Standard & Poor's said it assigned its preliminary B+ rating and 1 recovery rating to debt issued in conjunction with Entegra TC LLC's planned recapitalization.

According to S&P, the recapitalization consists of the formation of a new holding company, Entegra Holdings LLC, which is subordinated to Entegra TC, the new intermediate holding company.

The ratings are assigned to the credit facilities at Entegra TC, which consists of a $450 million second-lien senior term loan facility due 2014 and a $30 million synthetic revolving credit facility due 2012, S&P said, adding that the loans sit behind an existing $350 million first-lien LOC facility due 2012, used exclusively for hedging purposes and ahead of a new $850 million third-lien payment-in-kind senior term facility due 2015 (both unrated).

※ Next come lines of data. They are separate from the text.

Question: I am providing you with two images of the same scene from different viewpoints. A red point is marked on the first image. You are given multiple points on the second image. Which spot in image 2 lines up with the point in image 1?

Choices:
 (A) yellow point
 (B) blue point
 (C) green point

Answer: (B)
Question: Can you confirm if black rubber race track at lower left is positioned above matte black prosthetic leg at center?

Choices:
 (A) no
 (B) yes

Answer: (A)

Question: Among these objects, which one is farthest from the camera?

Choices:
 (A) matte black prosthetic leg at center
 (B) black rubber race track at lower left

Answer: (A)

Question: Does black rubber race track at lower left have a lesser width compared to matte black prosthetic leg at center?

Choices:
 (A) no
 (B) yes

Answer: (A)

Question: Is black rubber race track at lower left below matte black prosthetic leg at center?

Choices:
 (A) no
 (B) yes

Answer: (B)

Entegra will use the $1.33 billion of new money to refinance its existing $675 million tranche A debt plus accrued interest, pay related transaction expenses and make a one-time distribution of $545 million to members, the agency noted.

The outlook is stable.

The ratings incorporate exposure to price and quantity volatility in the merchant power market as well as weak transmission infrastructure around the Union Power facility results in discriminatory access to transmission in the Southeast markets, the agency said.